● **Directions**:
Give the data below again exactly as written, without its pictures.
----- Exercise data -----
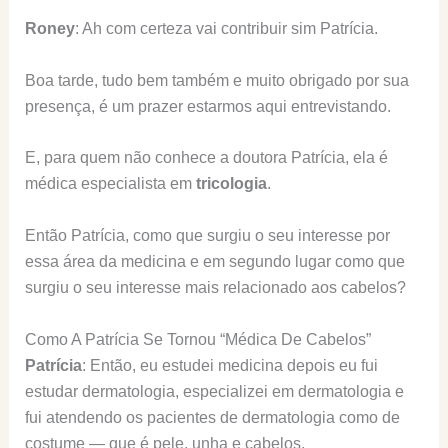
Roney
: Ah com certeza vai contribuir sim Patrícia.
Boa tarde, tudo bem também e muito obrigado por sua
presença, é um prazer estarmos aqui entrevistando.
E, para quem não conhece a doutora Patrícia, ela é
médica especialista em
tricologia
.
Então Patrícia, como que surgiu o seu interesse por
essa área da medicina e em segundo lugar como que
surgiu o seu interesse mais relacionado aos cabelos?
Como A Patrícia Se Tornou “Médica De Cabelos”
Patrícia
: Então, eu estudei medicina depois eu fui
estudar dermatologia, especializei em dermatologia e
fui atendendo os pacientes de dermatologia como de
costume — que é pele, unha e cabelos.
-----
● **Answer to this exercise**:
Roney
: Ah com certeza vai contribuir sim Patrícia.
Boa tarde, tudo bem também e muito obrigado por sua
presença, é um prazer estarmos aqui entrevistando.
E, para quem não conhece a doutora Patrícia, ela é
médica especialista em
tricologia
.
Então Patrícia, como que surgiu o seu interesse por
essa área da medicina e em segundo lugar como que
surgiu o seu interesse mais relacionado aos cabelos?
Como A Patrícia Se Tornou “Médica De Cabelos”
Patrícia
: Então, eu estudei medicina depois eu fui
estudar dermatologia, especializei em dermatologia e
fui atendendo os pacientes de dermatologia como de
costume — que é pele, unha e cabelos.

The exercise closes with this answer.